If you’ve been reading the papers for political stories that aren’t about the presidential campaign, you might have noticed a story that had a headline with a variation of the following: “California Court Declares Homeschooling Illegal.” Shock, outrage and disbelief seemed to be the emotions du jour after the story was published. However, many papers reported the story inaccurately, or highlighted portions of the Appellate court decision that were taken out of context.

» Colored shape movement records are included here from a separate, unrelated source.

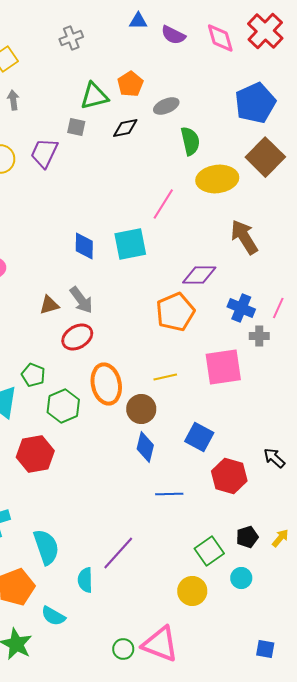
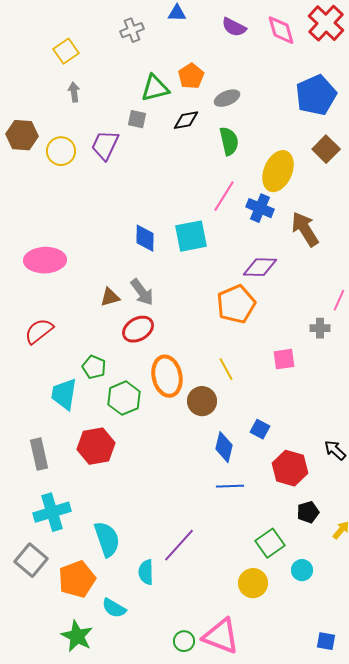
blue triangle: (138, 21) -> (177, 13), moved
green semicircle: (190, 141) -> (229, 141), moved
brown square: (265, 157) -> (326, 149), size x0.7
yellow ellipse: (217, 179) -> (278, 171), turned -60
blue cross: (241, 308) -> (260, 208), moved
pink square: (223, 367) -> (284, 359), size x0.6
yellow line: (165, 377) -> (226, 369), turned 75
blue square: (199, 437) -> (260, 429), size x0.7
blue diamond: (145, 447) -> (224, 447), moved
black pentagon: (247, 537) -> (308, 512), moved

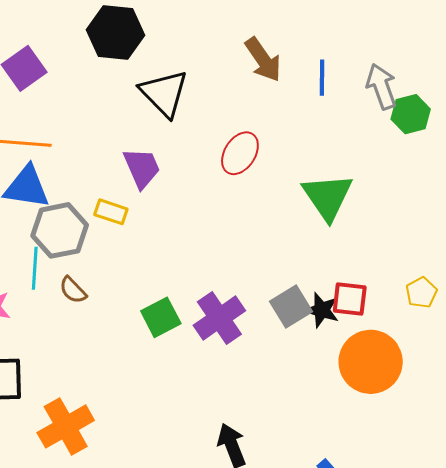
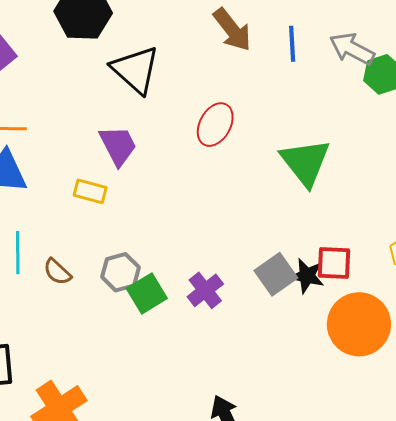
gray arrow: (381, 86) -> (352, 49), turned -39
gray hexagon: (60, 230) -> (120, 272), moved, size x0.7
purple cross: (219, 318) -> (205, 290), size x0.7

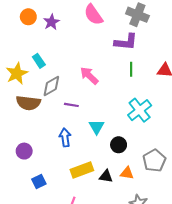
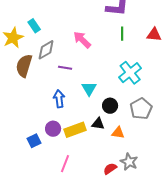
brown semicircle: (28, 103) -> (24, 66), turned 100
purple circle: (24, 151) -> (53, 129), moved
gray pentagon: (154, 161) -> (141, 109), moved
black triangle: (106, 176) -> (98, 124), moved

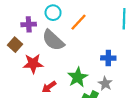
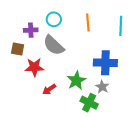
orange line: (79, 22) -> (88, 23), moved, turned -48
brown square: (15, 45) -> (18, 49), turned -32
blue cross: (108, 58) -> (105, 63), size x1.6

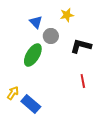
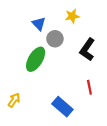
black L-shape: (81, 46) -> (87, 50), turned -70
blue rectangle: (31, 104) -> (62, 107), moved

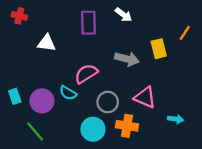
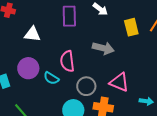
yellow rectangle: (159, 49) -> (131, 27), moved
pink semicircle: (86, 74) -> (67, 61), turned -65
purple circle: (42, 101) -> (28, 68), moved

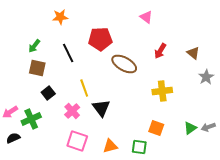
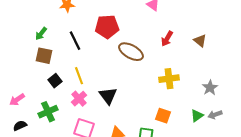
gray star: (206, 77) -> (210, 88), moved
yellow line: (84, 88) -> (79, 76), moved
green cross: (31, 119) -> (48, 112), moved

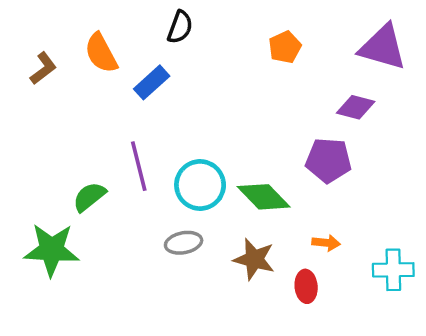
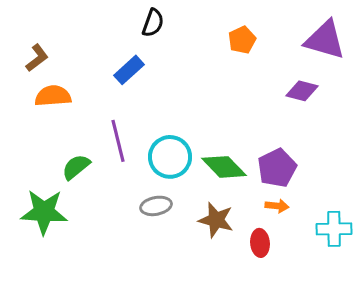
orange semicircle: (101, 53) -> (53, 96), moved, turned 114
purple pentagon: (328, 160) -> (277, 168), moved, turned -30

Reporters look for “the sexy” in a story, and boy did they find a good one in this court ruling! On page one, paragraph two of the actual decision, the court provided the media with their money shot: “California courts have held that under provisions in the Education Code, parents do not have a constitutional right to home school their children.” However, if one bothered to actually read the rest of the decision, one would find that the court was quick to point out exceptions to this assertion. To wit:

Full-time public school education for persons between the ages of six and eighteen is compulsory under California’s compulsory education law (Ed. Code, § 48200 et seq.), “and each parent, guardian, or other person having control or charge of the pupil shall send the pupil to the public full-time day school . . . and for the full time designated as the length of the school day by the governing board of the school district” (§ 48200). Exemptions to compulsory public school education are made for, among others, children who (1) attend a private full-time day school (§ 48222) or (2) are instructed by a tutor who holds a valid state teaching credential for the grade being taught (§ 48224), or (3) one of the other few statutory exemptions to compulsory public school attendance (Ed. Code, § 48220 et seq.) applies to the child. Because the parents in this case have not demonstrated that any of these exemptions apply to their children, we will grant the petition for extraordinary writ.


The court ruled on a case in which a child claimed the siblings in the family were being abused by their father. The state used statutes in the Education Code to prove that the parents were not complying with the laws set forth in the Code. The lower court disagreed and held that they did not have the authority to compel the parents to enroll the children in a public school. The Appellate court disagreed with the lower court ruling stating that, while parents are granted exemptions in the law when it comes to the education of their children, they (i.e., the parents in the case) failed to meet the standard of those exemptions (see above).

You can read the 18 page court decision HERE, but I think what this means in terms of homeschooling in the Golden State (and by extension, home schooling in the rest of the country) is that if there are violations of a child’s right to an education, as spelled out in state constitutions in the U.S., then you may see more courts ruling on laws protecting those rights be enforced. The possibility of this happening has many home school advocates worried.

Since 1983, the lawmakers, school districts, and even the courts have relaxed the enforcement of the “compulsory education of minors.” Why? Well, as the home schooling movement started to gain steam they had sympathetic allies with politicians who were part of the Reagan Revolution. These elected officials were ready to turn a blind eye to people opting out of public education for their children in favor of homeschooling. Do you remember how Reagan was very fond of saying that government was part of the problem? Well, to be blunt, state run education was part of the problem. “Give people choices and they will do what’s best in the interest of their children” was the new political mantra.

I don’t dispute that parents know their kids best, and if they are in a situation where their child is not thriving at a school, there ought to be options for helping that child in the most effective way possible. However, the buzz word “school choice” in this movement has, by and large, meant religiously based education that is separate and unequal to what is being taught in public schools. For every success story of a home schooled genius, there are, alas, other stories that involve power, control, and abuse of children by parents who defend their actions as their freedom to educate their children how they see fit. Those freedoms, however, are curtailed when harm is done to others — which is what the court had an interest in.

I’m not saying that home schooling is a bad thing. Indeed, I would argue that the California court is saying that in order to make home schooling more uniformly “good,” home schoolers must meet the minimum qualifications — like possessing a teaching credential, or educating their children at a private school that meets the definition of a school with set hours and teachers who are able to instruct children in a particular subject. The case the court ruled on demonstrates that abusive parents can use home schooling and private school to deny children their right to an education. Moreover, the courts have opened up a needed dialogue and debate on compulsory education, the rights of children, and its role in promoting and protecting the public welfare.

Those who are advocates of home schooling are not happy. They don’t want the government to put a spotlight on the niche they have been able to carve out and control for over 20 years. To do so could possibly highlight questionable curricula, teaching methods, and even financial corruption — and, as we all know, those hot button issues are supposed to be reserved for public institutions.